The film provides one of the most positive representations of masculinity I have seen in cinema. The Lord of the Rings may mostly be a male story, since there are less than a handful of female characters in the entire trilogy, but the men in the film are as far from the toxic archetypes we are used to from most action and adventure movies as possible. The men of the Fellowship laugh and cry, they are tender, they touch each other, they hug tightly, they talk about their weaknesses and fears, they love. And they love in a way so honestly noble and wholesome, that it disarms you, it overwhelms you, it breaks you.

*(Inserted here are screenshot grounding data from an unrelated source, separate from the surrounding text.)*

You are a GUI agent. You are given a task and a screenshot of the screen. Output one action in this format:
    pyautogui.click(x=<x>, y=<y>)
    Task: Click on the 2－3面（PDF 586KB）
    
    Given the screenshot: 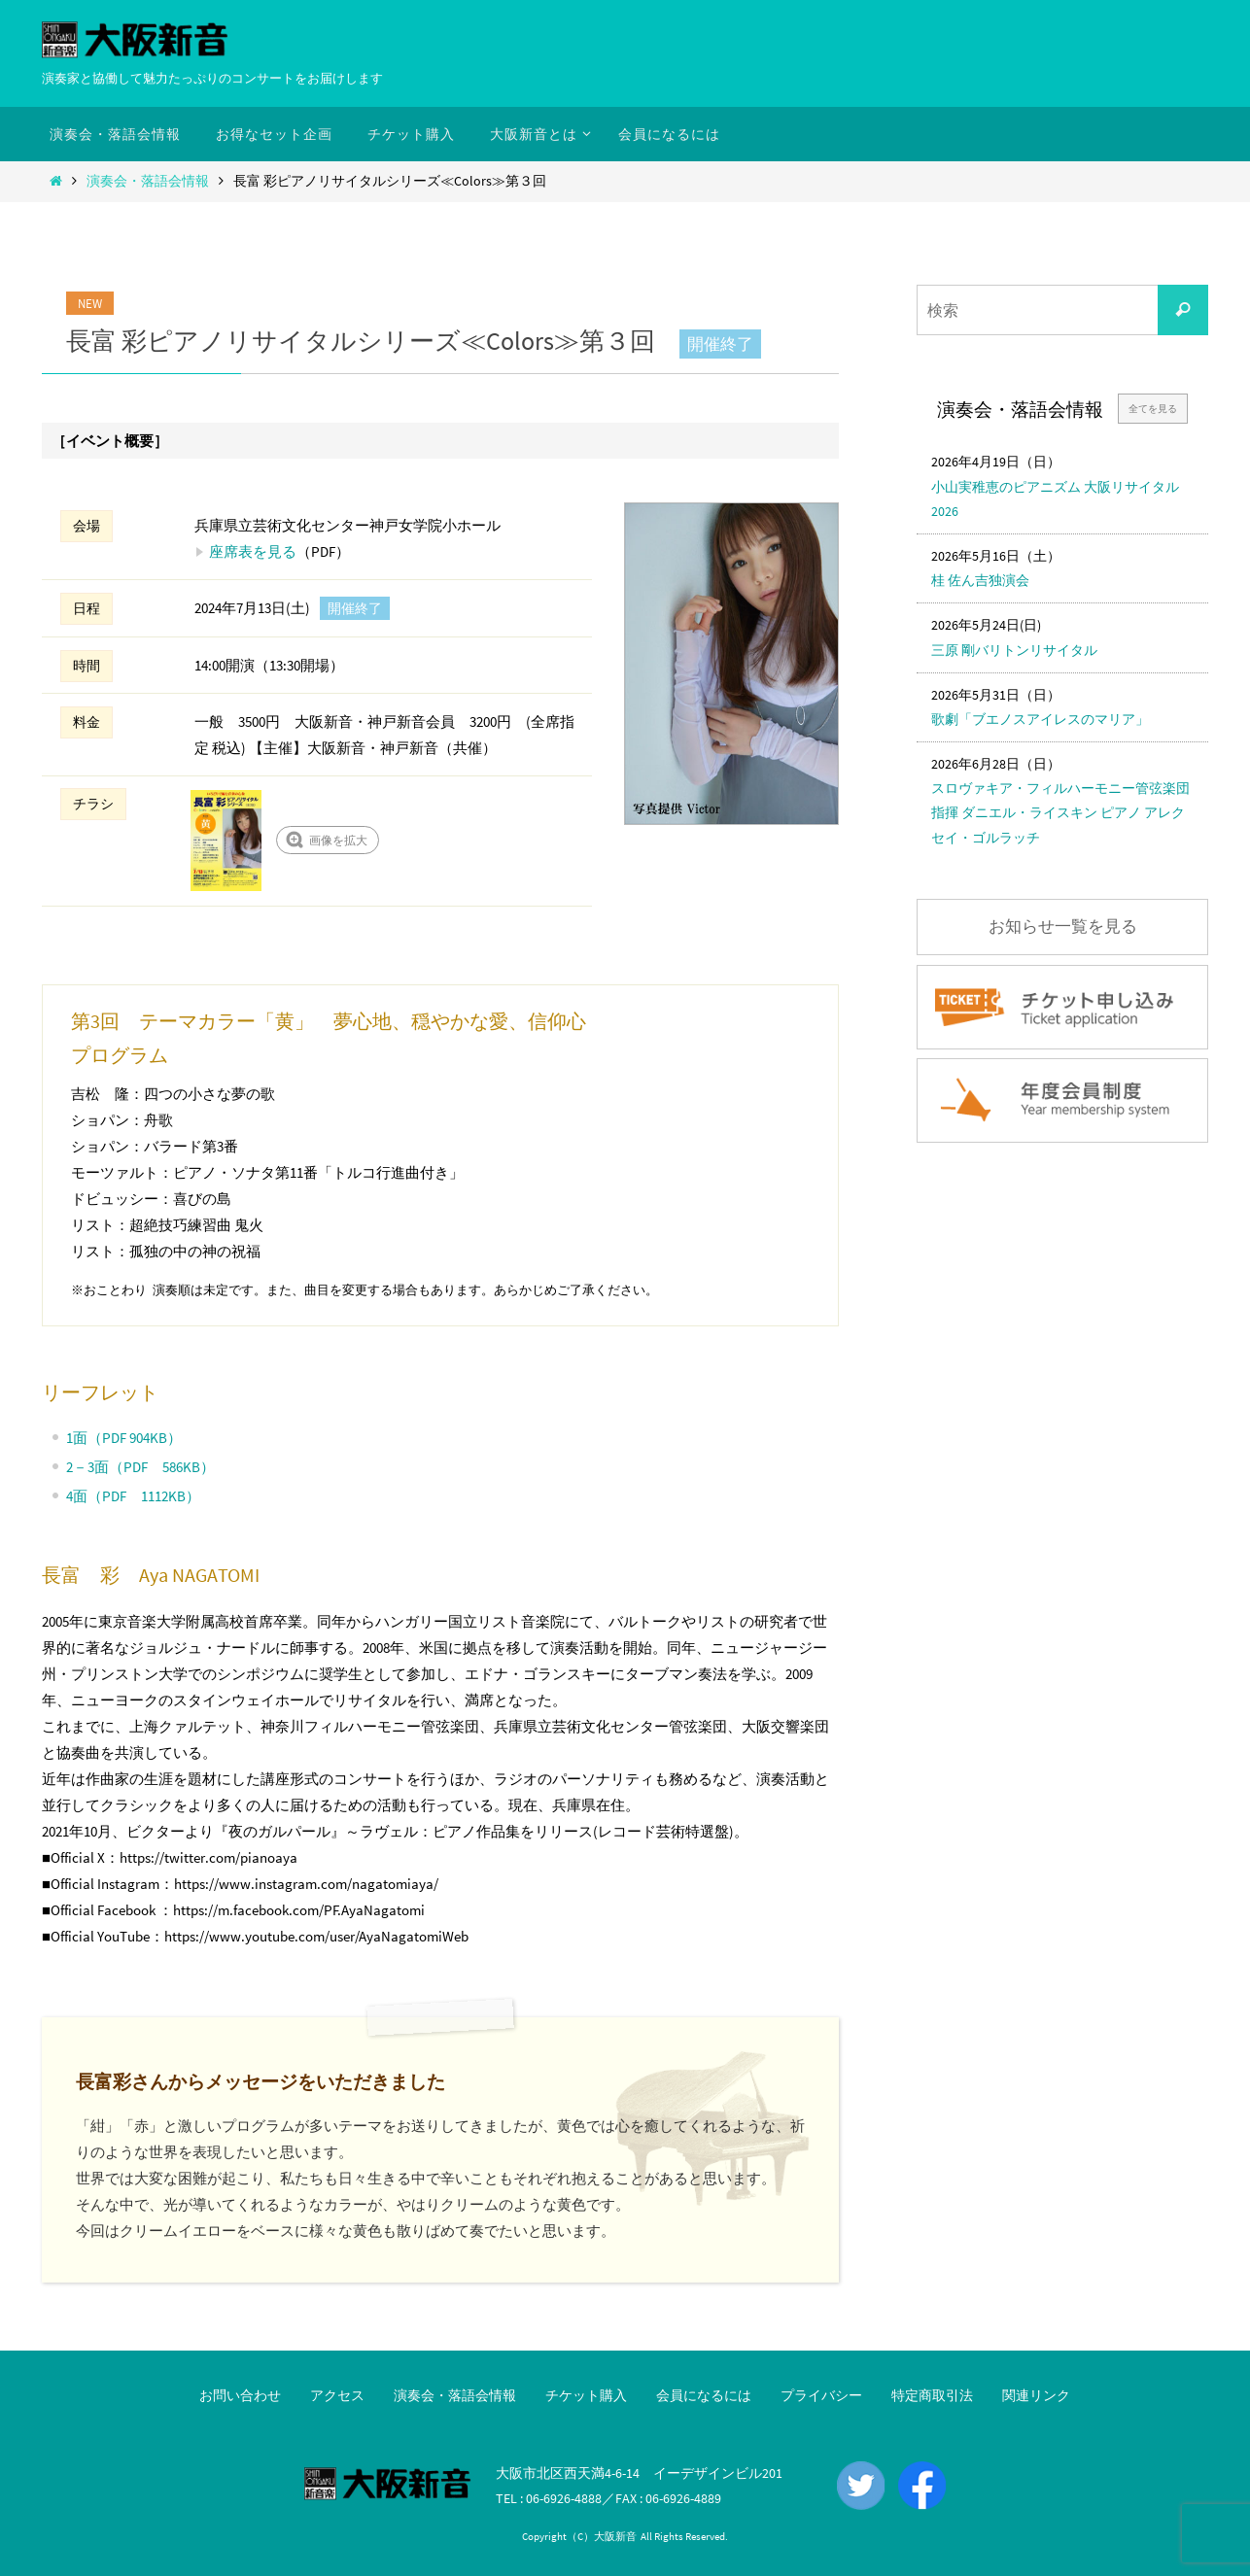 What is the action you would take?
    pyautogui.click(x=140, y=1467)
    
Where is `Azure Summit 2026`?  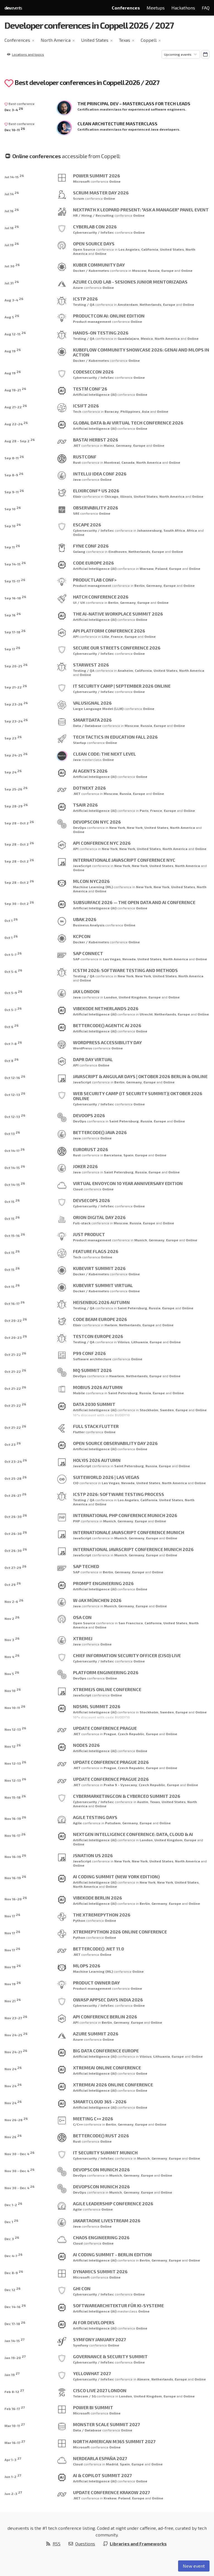 Azure Summit 2026 is located at coordinates (95, 2033).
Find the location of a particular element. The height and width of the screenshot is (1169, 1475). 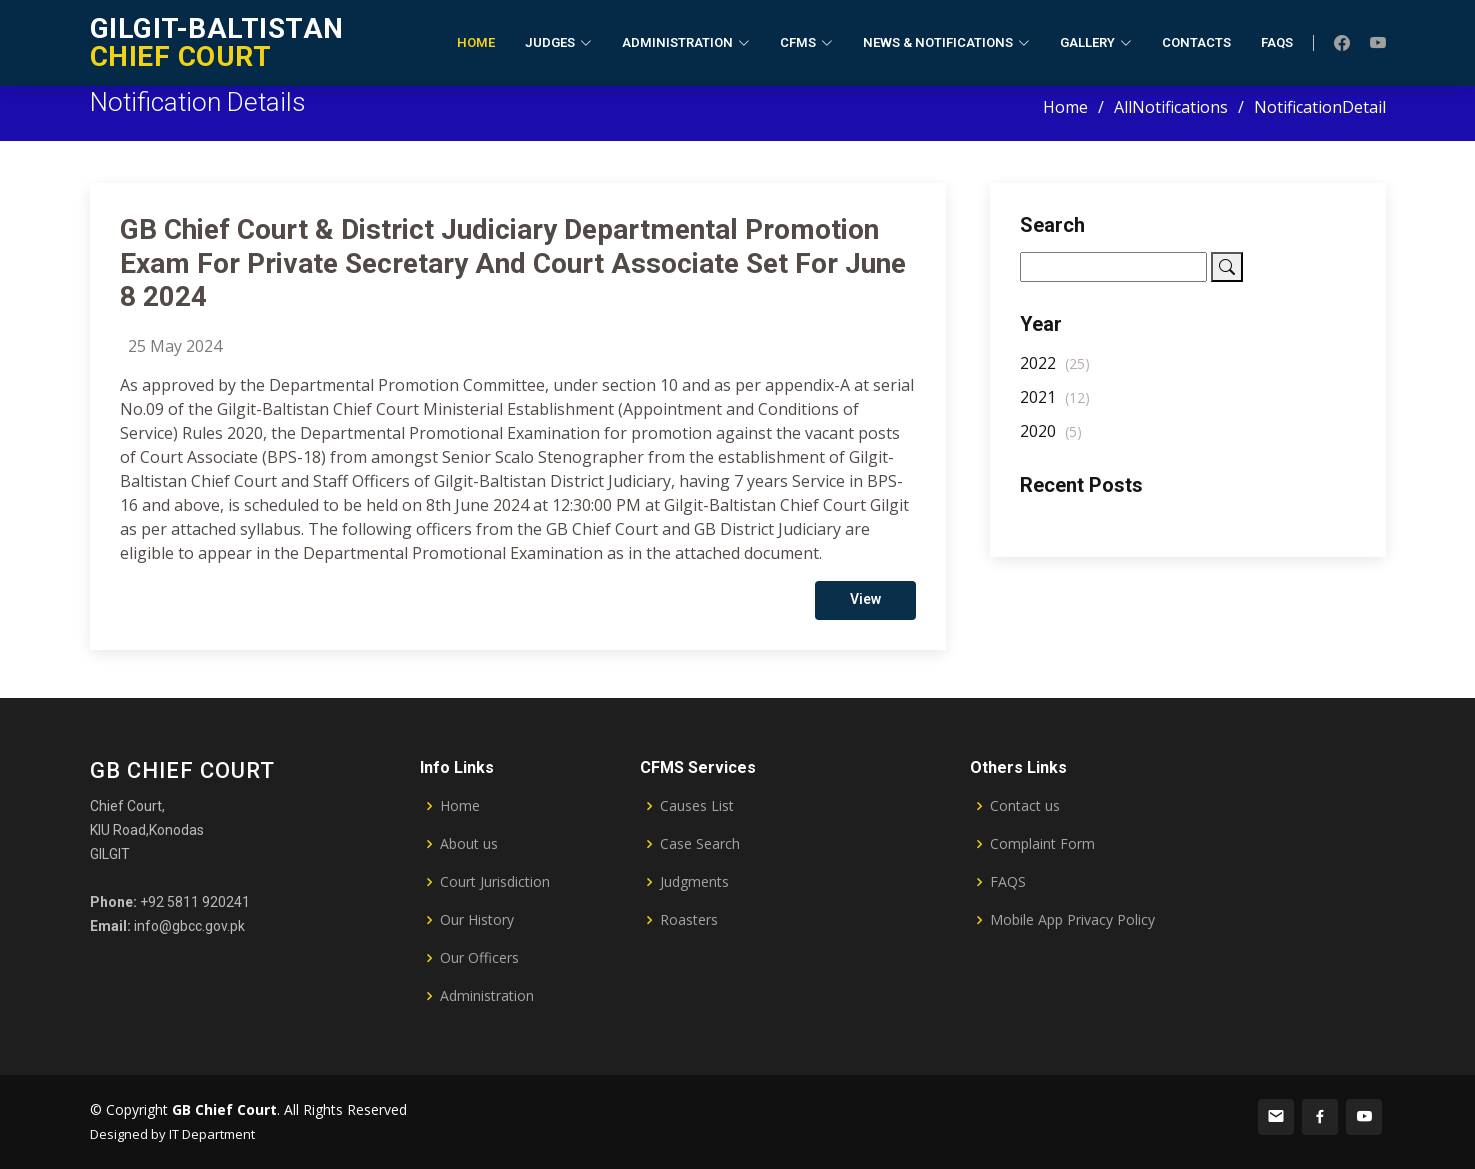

Peter Jackson's camera is a warrior's camera. Akira Kurosawa once said that in order for a film to have a true cinematic expression, the camera must go through fire and water. This is exactly what Jackson's camera does. It penetrates fire and water, earth and wind. One one hand it takes your breath away with the unreal aerial shots of New Zealand's imposing landscapes, on the other it thoroughly explores the faces of the heroes, offering you some of the most generous closeups you've ever seen. I'm not going to talk about the towering achievement of managing such an enormous project, I would have to get into numbers and there’s no point in that. Jackson's real achievement is that he stayed true to the emotional core of the story, while making the magnificent cinema that only he knows how to make. I believe that his contribution to fantasy cinema is equal to that of Tolkien to fantasy literature.
Fortunately, some things never change. When I was 16 and I was watching The Lord of the Rings entirely enchanted, I was worrying that at some point I will grow up and I’ll lose interest, since I'll be dealing with the things grown ups are dealing with. I was afraid that I will stop loving these movies. As it turns out, I never grew up.